Work to be completed
Among the entries, find the lines with the string "спалахнула" and report them.

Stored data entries
┌──
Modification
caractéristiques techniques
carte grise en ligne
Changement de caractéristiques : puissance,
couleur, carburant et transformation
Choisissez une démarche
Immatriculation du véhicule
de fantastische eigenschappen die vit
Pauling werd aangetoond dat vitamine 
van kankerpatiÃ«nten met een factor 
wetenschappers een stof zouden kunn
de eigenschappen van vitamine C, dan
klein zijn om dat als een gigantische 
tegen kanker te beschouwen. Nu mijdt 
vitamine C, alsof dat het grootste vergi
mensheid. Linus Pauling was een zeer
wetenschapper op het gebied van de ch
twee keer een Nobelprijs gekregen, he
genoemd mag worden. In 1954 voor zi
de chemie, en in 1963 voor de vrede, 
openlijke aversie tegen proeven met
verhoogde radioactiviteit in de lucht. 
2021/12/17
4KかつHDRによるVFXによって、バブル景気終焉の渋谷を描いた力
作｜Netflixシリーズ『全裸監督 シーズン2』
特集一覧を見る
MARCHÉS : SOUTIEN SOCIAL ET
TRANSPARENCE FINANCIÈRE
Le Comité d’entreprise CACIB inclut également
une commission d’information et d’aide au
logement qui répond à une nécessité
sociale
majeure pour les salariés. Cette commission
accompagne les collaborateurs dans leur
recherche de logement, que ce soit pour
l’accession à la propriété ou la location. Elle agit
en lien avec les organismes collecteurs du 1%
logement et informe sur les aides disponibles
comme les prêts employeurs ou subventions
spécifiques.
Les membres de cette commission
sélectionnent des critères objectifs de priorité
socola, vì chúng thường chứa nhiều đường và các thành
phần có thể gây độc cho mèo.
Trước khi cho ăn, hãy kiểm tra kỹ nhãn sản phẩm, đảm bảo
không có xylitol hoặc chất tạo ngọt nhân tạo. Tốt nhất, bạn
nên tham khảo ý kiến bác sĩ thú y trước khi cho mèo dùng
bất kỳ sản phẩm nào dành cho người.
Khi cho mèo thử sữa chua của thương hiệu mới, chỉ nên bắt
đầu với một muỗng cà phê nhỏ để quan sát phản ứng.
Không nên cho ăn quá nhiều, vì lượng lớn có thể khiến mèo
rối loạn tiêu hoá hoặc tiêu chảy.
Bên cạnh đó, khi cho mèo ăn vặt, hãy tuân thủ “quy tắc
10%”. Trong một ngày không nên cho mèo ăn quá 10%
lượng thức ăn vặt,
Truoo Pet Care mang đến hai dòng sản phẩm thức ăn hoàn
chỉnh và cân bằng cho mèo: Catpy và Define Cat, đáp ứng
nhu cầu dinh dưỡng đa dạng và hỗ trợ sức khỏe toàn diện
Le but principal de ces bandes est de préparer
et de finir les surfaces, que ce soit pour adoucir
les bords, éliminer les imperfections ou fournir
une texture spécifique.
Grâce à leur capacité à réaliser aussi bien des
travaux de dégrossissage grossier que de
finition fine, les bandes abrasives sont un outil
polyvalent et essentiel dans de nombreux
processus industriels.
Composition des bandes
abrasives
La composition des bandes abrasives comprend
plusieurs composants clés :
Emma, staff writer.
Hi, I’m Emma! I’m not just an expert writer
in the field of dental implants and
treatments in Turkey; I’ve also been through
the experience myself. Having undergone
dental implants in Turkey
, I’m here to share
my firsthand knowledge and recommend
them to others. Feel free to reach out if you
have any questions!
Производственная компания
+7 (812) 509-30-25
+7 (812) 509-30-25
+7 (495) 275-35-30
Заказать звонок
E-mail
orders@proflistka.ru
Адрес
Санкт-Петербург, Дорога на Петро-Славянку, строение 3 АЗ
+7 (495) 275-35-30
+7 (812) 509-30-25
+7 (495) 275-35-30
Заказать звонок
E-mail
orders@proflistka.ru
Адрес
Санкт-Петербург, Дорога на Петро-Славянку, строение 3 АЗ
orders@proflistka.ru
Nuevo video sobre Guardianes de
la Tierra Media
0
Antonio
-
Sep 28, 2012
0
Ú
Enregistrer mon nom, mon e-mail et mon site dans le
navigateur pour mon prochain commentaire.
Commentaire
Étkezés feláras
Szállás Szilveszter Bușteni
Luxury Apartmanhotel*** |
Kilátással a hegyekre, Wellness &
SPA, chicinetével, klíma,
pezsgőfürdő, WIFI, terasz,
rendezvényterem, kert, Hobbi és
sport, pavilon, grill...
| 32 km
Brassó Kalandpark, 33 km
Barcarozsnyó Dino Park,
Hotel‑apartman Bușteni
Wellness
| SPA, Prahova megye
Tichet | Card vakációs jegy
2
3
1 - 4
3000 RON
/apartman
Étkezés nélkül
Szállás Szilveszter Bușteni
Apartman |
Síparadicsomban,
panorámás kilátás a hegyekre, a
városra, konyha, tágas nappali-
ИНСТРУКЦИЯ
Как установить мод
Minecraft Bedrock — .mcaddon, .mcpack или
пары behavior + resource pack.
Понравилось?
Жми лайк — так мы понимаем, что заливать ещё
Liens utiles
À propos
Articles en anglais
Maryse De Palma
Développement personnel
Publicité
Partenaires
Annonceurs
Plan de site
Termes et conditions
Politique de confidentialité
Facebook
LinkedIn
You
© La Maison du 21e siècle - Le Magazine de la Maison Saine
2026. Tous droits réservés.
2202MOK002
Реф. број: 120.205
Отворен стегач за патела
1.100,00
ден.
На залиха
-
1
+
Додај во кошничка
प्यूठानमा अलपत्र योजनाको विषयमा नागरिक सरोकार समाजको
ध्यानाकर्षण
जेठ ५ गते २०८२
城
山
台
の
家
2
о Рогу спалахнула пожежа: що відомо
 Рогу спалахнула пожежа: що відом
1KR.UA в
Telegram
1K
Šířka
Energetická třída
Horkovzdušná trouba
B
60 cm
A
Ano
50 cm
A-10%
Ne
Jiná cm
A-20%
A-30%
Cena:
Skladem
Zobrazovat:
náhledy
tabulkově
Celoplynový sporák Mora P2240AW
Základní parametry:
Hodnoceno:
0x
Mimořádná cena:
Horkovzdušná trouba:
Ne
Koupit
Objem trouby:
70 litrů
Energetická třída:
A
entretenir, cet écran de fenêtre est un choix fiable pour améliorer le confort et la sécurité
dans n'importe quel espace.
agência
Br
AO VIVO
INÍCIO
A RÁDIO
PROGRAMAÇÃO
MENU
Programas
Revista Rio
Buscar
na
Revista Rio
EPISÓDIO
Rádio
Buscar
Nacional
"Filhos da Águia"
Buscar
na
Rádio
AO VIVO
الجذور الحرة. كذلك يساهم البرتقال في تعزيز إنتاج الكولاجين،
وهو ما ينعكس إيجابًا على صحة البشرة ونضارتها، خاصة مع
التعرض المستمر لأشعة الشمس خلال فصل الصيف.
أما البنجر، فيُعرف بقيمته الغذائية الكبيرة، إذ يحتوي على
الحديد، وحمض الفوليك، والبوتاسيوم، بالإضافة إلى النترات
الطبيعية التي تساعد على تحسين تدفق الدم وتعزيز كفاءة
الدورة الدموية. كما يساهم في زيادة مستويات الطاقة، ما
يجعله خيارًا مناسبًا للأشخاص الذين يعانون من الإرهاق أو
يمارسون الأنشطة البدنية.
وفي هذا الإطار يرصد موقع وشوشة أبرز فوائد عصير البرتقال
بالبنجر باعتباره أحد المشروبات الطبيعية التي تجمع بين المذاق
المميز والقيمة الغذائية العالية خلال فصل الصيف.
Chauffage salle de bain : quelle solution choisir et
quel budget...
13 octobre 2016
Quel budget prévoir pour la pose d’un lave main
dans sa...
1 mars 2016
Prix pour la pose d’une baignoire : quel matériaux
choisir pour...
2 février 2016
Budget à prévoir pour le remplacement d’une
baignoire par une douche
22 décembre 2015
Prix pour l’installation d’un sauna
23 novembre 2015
└──
Solved problem
о Рогу спалахнула пожежа: що відомо
 Рогу спалахнула пожежа: що відом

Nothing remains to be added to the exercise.